-- EXERCISE --
Make an exact copy of the lines from the top of the entries below through the line with "Cada vez que participas en esta web". Leave all pictures out.

(Items listed in a dataset)
○ ○ ○ ○ ○

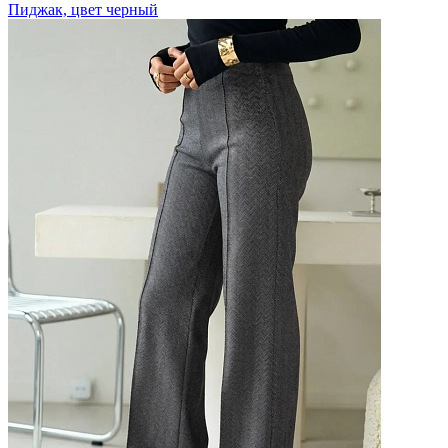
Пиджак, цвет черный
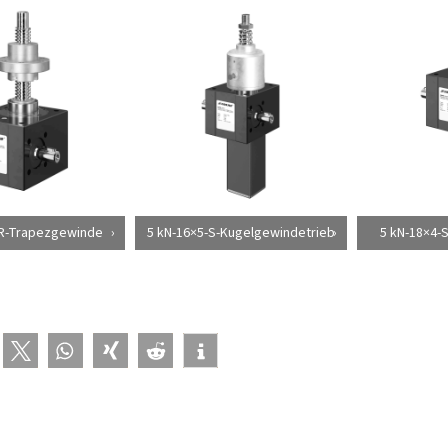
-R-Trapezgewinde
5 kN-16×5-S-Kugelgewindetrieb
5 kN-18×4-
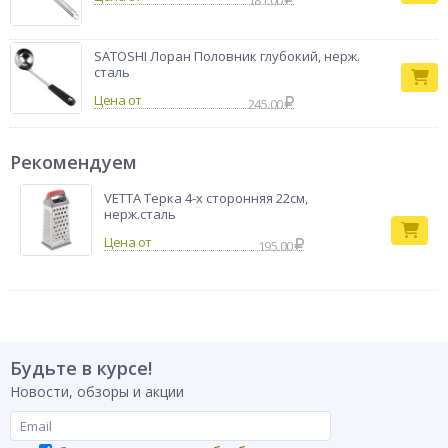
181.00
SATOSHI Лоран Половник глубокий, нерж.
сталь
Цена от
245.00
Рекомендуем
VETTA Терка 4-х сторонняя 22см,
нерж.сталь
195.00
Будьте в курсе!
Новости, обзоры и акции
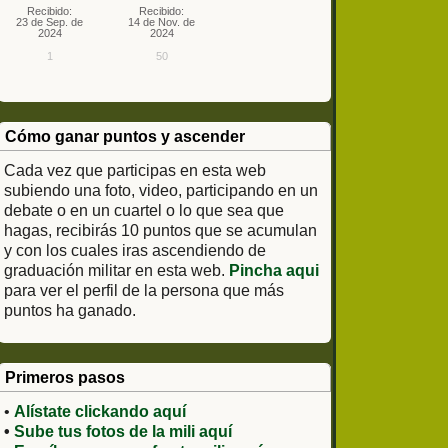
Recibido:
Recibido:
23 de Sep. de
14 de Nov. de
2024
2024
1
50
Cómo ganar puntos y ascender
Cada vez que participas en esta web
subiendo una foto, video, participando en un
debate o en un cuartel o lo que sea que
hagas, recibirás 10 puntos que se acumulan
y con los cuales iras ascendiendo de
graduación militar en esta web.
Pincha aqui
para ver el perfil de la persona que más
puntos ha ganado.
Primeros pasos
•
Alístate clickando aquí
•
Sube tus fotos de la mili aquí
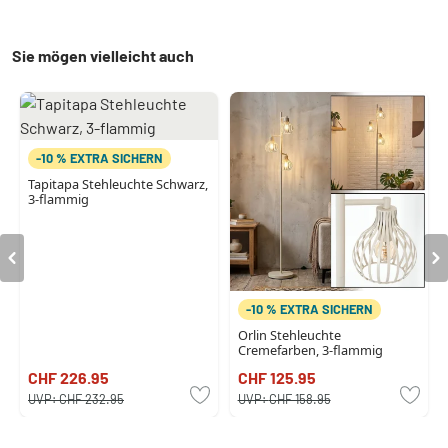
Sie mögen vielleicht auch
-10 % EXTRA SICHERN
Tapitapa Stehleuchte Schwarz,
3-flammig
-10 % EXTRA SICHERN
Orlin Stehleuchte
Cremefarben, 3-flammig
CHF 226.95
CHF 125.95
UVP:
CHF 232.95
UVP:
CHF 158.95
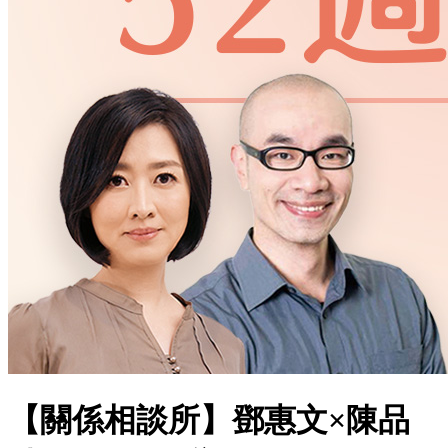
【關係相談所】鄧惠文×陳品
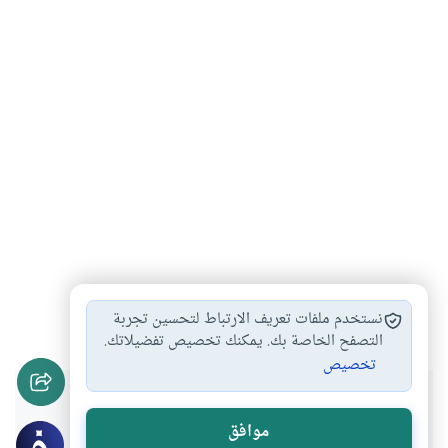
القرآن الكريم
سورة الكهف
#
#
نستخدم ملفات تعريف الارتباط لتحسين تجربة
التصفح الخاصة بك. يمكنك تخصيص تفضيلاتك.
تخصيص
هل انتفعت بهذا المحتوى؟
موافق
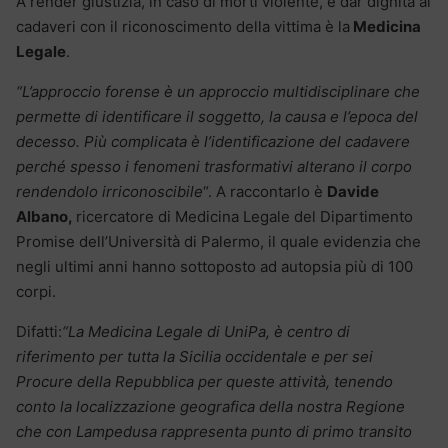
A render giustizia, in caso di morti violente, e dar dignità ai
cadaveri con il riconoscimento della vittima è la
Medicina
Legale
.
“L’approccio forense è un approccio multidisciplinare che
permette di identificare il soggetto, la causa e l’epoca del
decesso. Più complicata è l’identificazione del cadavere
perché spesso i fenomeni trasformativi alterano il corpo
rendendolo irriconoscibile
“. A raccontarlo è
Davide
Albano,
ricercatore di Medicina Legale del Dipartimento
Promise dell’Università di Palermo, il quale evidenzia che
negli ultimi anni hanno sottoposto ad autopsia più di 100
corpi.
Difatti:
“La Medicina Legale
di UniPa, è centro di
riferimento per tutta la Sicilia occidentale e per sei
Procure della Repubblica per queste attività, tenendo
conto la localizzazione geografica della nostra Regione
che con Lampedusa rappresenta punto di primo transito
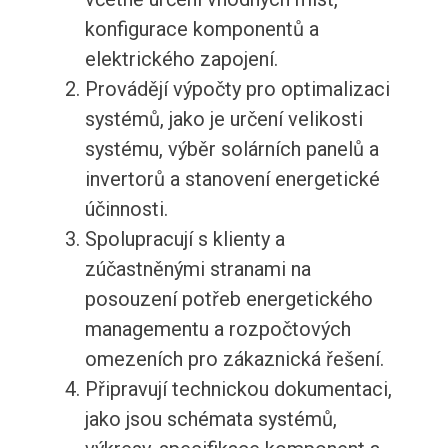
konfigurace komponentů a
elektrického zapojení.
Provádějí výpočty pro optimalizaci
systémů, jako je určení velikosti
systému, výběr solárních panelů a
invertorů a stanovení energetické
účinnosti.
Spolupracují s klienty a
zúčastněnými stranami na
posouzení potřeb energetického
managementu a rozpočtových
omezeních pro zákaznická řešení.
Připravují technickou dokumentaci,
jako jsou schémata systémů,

○ ○ ○ ○ ○

-- EXERCISE ANSWER --
Пиджак, цвет черный
-R-Trapezgewinde
5 kN-16×5-S-Kugelgewindetrieb
5 kN-18×4-
181.00
SATOSHI Лоран Половник глубокий, нерж.
сталь
Цена от
245.00
Рекомендуем
VETTA Терка 4-х сторонняя 22см,
нерж.сталь
195.00
Будьте в курсе!
Новости, обзоры и акции
Recibido:
Recibido:
23 de Sep. de
14 de Nov. de
2024
2024
1
50
Cómo ganar puntos y ascender
Cada vez que participas en esta web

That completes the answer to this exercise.